“Most people don’t really care about privacy and all that surveillance stuff,” a friend observed recently.
He saw the erosion of our personal and financial liberties as an inevitable outcome of the technological opportunities open to modern governments … it had nothing to do with a change in the nature of government itself.
He couldn’t be more wrong.
There is a direct relationship between government threats to your privacy and to your wealth. They stem from the same source, and it’s critical to understand what it is … and what you can do about it.
Not Your Grandparent’s Government
The behavior of the contemporary U.S. government — and of many governments in supposedly enlightened Europe — would horrify not only our Founding Fathers, but also most U.S. citizens throughout our history. Current proposals in the U.S. and U.K. to give state spies secret keys to unlock everyone’s private data and communications, or to force social media such as Facebook to report on users, would be unthinkable.
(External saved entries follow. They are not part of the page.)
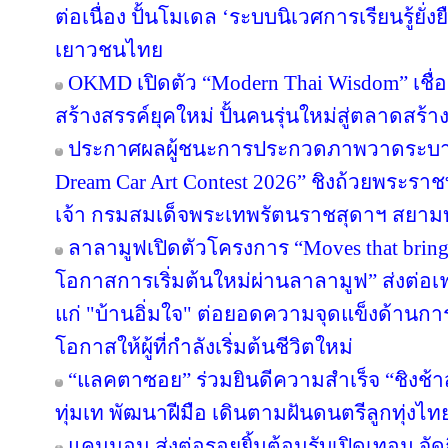
ต่อเนื่อง ปั้นโมเดล ‘ระบบนิเวศการเรียนรู้ยั่
เยาวชนไทย
OKMD เปิดตัว “Modern Thai Wisdom” เชื่
สร้างสรรค์ยุคใหม่ ปั้นคนรุ่นใหม่สู่ตลาดสร้
ประกาศผลผู้ชนะการประกวดภาพวาดระบาย
Dream Car Art Contest 2026” ชิงถ้วยพระร
เจ้า กรมสมเด็จพระเทพรัตนราชสุดาฯ สยาม
ลาลามูฟเปิดตัวโครงการ “Moves that brin
โอกาสการเริ่มต้นใหม่ผ่านลาลามูฟ” ส่งต่อเฟ
แก่ "บ้านอิ่มใจ" ต่อยอดความจุดแข็งด้านกา
โอกาสให้ผู้ที่กำลังเริ่มต้นชีวิตใหม่
“แลคตาซอย” ร่วมยินดีความสำเร็จ “ชิงช้า
ทุ่มเท พัฒนาฝีมือ เดินตามฝันดนตรีลูกทุ่งไท
แคนนอน ส่งต่อรอยยิ้มต้อนรับเปิดเทอม จัดก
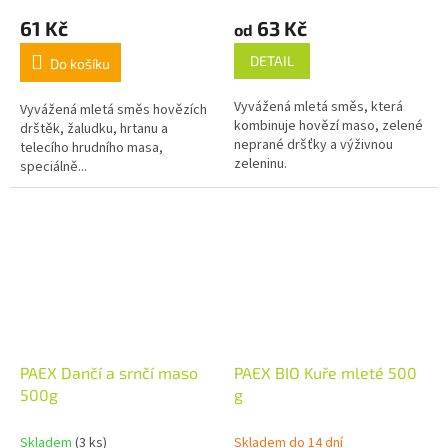
61 Kč
63 Kč
od
DETAIL
Do košíku
Vyvážená mletá směs, která
Vyvážená mletá směs hovězích
kombinuje hovězí maso, zelené
drštěk, žaludku, hrtanu a
neprané dršťky a výživnou
telecího hrudního masa,
zeleninu.
speciálně...
PAEX Dančí a srnčí maso
PAEX BIO Kuře mleté 500
500g
g
Skladem
(3 ks)
Skladem do 14 dní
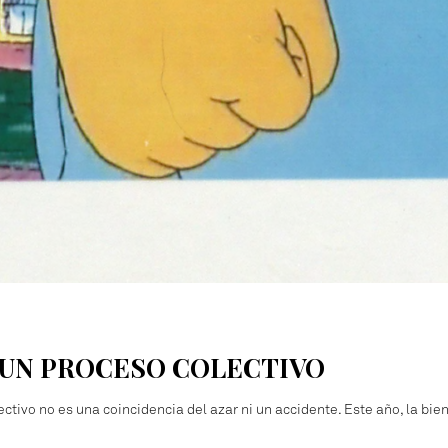
 UN PROCESO COLECTIVO
ectivo no es una coincidencia del azar ni un accidente. Este año, la b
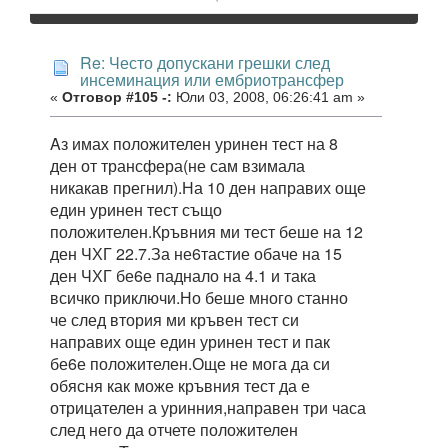
Re: Често допускани грешки след
инсеминация или ембриотрансфер
«
Отговор #105 -:
Юли 03, 2008, 06:26:41 am »
Aз имах положителен уринен тест на 8
ден от трансфера(не сам взимала
никакав прегнил).На 10 ден направих още
един уринен тест също
положителен.Кръвния ми тест беше на 12
ден ЧХГ 22.7.За не6тастие обаче на 15
ден ЧХГ бе6е паднало на 4.1 и така
всичко приключи.Но беше много станно
че след втория ми кръвен тест си
направих още един уринен тест и пак
бе6е положителен.Още не мога да си
обясня как може кръвния тест да е
отрицателен а уринния,направен три часа
след него да отчете положителен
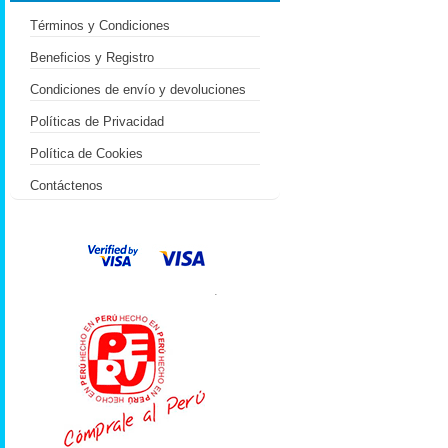
Términos y Condiciones
Beneficios y Registro
Condiciones de envío y devoluciones
Políticas de Privacidad
Política de Cookies
Contáctenos
.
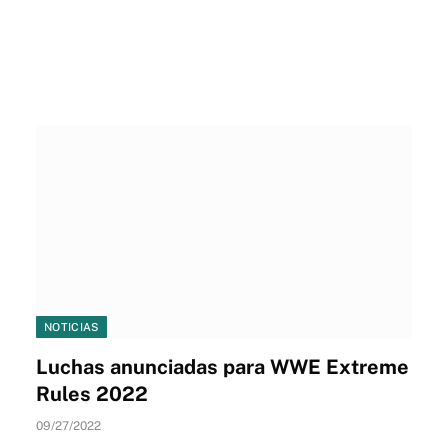
NOTICIAS
Luchas anunciadas para WWE Extreme
Rules 2022
09/27/2022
Try to imagine how our forebears thought about government. At any given point in our history, most Americans would have understood the federal government to be a humble servant to its citizens, and an equal member of the global community of nations. The idea that our government had “interests” of its own separate from those of the citizenry was unknown. And right up to World War II, a great many Americans felt strongly that the U.S. had no business getting involved in overseas diplomatic and military adventures.
And yet, by the early 21st century, the U.S. government has come to see itself as lord and master of all Americans — and indeed, of all other nations. Its prerogatives now supersede any considerations of “individual rights” or “national sovereignty.” Somehow the collective expression of our individual citizenship has become a separate thing, with its own agendas and powers that override all others.
How did this happen?
Follow the Money
The collapse of Soviet communism in 1989 changed the nature of government in the Western world.
Communism had a profound impact on the way democratic societies operated. On one hand, it encouraged the “welfare state,” which proved that everyone in the capitalist world was more prosperous than under Communism. In addition, the specter of global Communism was a great unifier, keeping the masses focused on a bogeyman whose existence justified putting “national security” before individual needs.
The end of the Soviet Union allowed powerful interests in Western societies to dispense with the welfare state, which, despite all we hear about its costs, is a shadow of its former self. It also allowed those interests to convince politicians to relax many of the restrictions that had helped keep economic peace during the Cold War — taxes came down, monopoly re-emerged and government regulation came under intense assault, especially concerning finance.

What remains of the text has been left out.